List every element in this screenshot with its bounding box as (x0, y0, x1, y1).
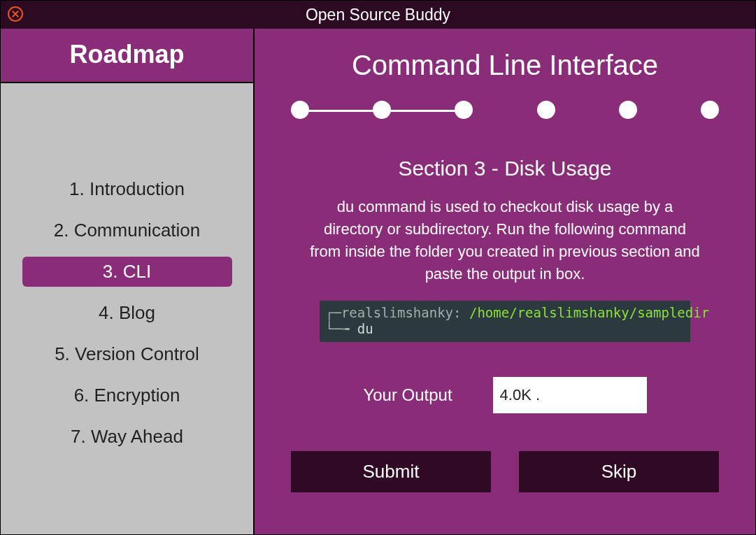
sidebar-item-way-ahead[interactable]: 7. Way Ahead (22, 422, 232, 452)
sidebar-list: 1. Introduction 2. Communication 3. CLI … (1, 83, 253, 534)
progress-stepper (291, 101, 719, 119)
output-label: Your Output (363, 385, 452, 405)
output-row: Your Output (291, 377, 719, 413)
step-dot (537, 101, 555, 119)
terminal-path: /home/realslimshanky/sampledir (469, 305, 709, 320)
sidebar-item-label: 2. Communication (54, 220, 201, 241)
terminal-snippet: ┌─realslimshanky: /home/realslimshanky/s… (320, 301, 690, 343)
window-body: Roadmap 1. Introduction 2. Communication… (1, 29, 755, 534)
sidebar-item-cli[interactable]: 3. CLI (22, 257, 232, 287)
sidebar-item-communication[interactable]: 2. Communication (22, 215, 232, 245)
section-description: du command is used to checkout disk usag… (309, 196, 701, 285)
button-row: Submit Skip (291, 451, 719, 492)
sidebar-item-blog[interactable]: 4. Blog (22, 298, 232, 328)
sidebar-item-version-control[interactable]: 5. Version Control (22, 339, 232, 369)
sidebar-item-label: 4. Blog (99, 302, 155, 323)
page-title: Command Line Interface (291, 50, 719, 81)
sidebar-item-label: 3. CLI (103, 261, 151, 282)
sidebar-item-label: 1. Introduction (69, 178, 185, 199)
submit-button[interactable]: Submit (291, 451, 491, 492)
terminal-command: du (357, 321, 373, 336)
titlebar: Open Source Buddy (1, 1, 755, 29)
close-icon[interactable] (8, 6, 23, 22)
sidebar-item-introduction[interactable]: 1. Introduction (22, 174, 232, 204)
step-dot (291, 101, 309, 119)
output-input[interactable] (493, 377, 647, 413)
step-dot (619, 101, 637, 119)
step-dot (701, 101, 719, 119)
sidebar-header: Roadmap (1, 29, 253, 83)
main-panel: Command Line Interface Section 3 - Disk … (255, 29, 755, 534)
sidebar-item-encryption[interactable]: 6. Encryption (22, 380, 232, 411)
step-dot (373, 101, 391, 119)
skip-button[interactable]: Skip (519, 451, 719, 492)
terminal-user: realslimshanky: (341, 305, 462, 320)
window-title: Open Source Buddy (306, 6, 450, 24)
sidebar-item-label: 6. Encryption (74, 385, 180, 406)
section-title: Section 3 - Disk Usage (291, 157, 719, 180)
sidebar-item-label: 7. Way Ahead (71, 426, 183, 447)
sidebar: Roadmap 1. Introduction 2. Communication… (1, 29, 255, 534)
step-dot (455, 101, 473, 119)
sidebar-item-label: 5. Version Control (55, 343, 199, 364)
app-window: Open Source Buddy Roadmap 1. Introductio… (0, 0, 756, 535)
——
TASK GOAL => The response should be the full material, repeated exactly, with images removed.

RESPONSE BELOW =>
List every element in this screenshot with its bounding box as (x0, y0, x1, y1).
sidebar-item-way-ahead[interactable]: 7. Way Ahead (22, 422, 232, 452)
sidebar-list: 1. Introduction 2. Communication 3. CLI … (1, 83, 253, 534)
progress-stepper (291, 101, 719, 119)
output-label: Your Output (363, 385, 452, 405)
output-row: Your Output (291, 377, 719, 413)
step-dot (537, 101, 555, 119)
terminal-path: /home/realslimshanky/sampledir (469, 305, 709, 320)
sidebar-item-label: 2. Communication (54, 220, 201, 241)
terminal-snippet: ┌─realslimshanky: /home/realslimshanky/s… (320, 301, 690, 343)
window-body: Roadmap 1. Introduction 2. Communication… (1, 29, 755, 534)
sidebar-item-cli[interactable]: 3. CLI (22, 257, 232, 287)
sidebar-item-communication[interactable]: 2. Communication (22, 215, 232, 245)
section-description: du command is used to checkout disk usag… (309, 196, 701, 285)
button-row: Submit Skip (291, 451, 719, 492)
sidebar-item-blog[interactable]: 4. Blog (22, 298, 232, 328)
sidebar-item-version-control[interactable]: 5. Version Control (22, 339, 232, 369)
sidebar-item-label: 4. Blog (99, 302, 155, 323)
page-title: Command Line Interface (291, 50, 719, 81)
sidebar-item-label: 3. CLI (103, 261, 151, 282)
sidebar-item-label: 1. Introduction (69, 178, 185, 199)
submit-button[interactable]: Submit (291, 451, 491, 492)
terminal-command: du (357, 321, 373, 336)
titlebar: Open Source Buddy (1, 1, 755, 29)
close-icon[interactable] (8, 6, 23, 22)
sidebar-item-introduction[interactable]: 1. Introduction (22, 174, 232, 204)
step-dot (291, 101, 309, 119)
output-input[interactable] (493, 377, 647, 413)
step-dot (619, 101, 637, 119)
step-dot (701, 101, 719, 119)
sidebar-header: Roadmap (1, 29, 253, 83)
main-panel: Command Line Interface Section 3 - Disk … (255, 29, 755, 534)
sidebar-item-encryption[interactable]: 6. Encryption (22, 380, 232, 411)
step-dot (373, 101, 391, 119)
skip-button[interactable]: Skip (519, 451, 719, 492)
terminal-user: realslimshanky: (341, 305, 462, 320)
window-title: Open Source Buddy (306, 6, 450, 24)
sidebar-item-label: 6. Encryption (74, 385, 180, 406)
section-title: Section 3 - Disk Usage (291, 157, 719, 180)
sidebar-item-label: 7. Way Ahead (71, 426, 183, 447)
sidebar: Roadmap 1. Introduction 2. Communication… (1, 29, 255, 534)
step-dot (455, 101, 473, 119)
sidebar-item-label: 5. Version Control (55, 343, 199, 364)
app-window: Open Source Buddy Roadmap 1. Introductio… (0, 0, 756, 535)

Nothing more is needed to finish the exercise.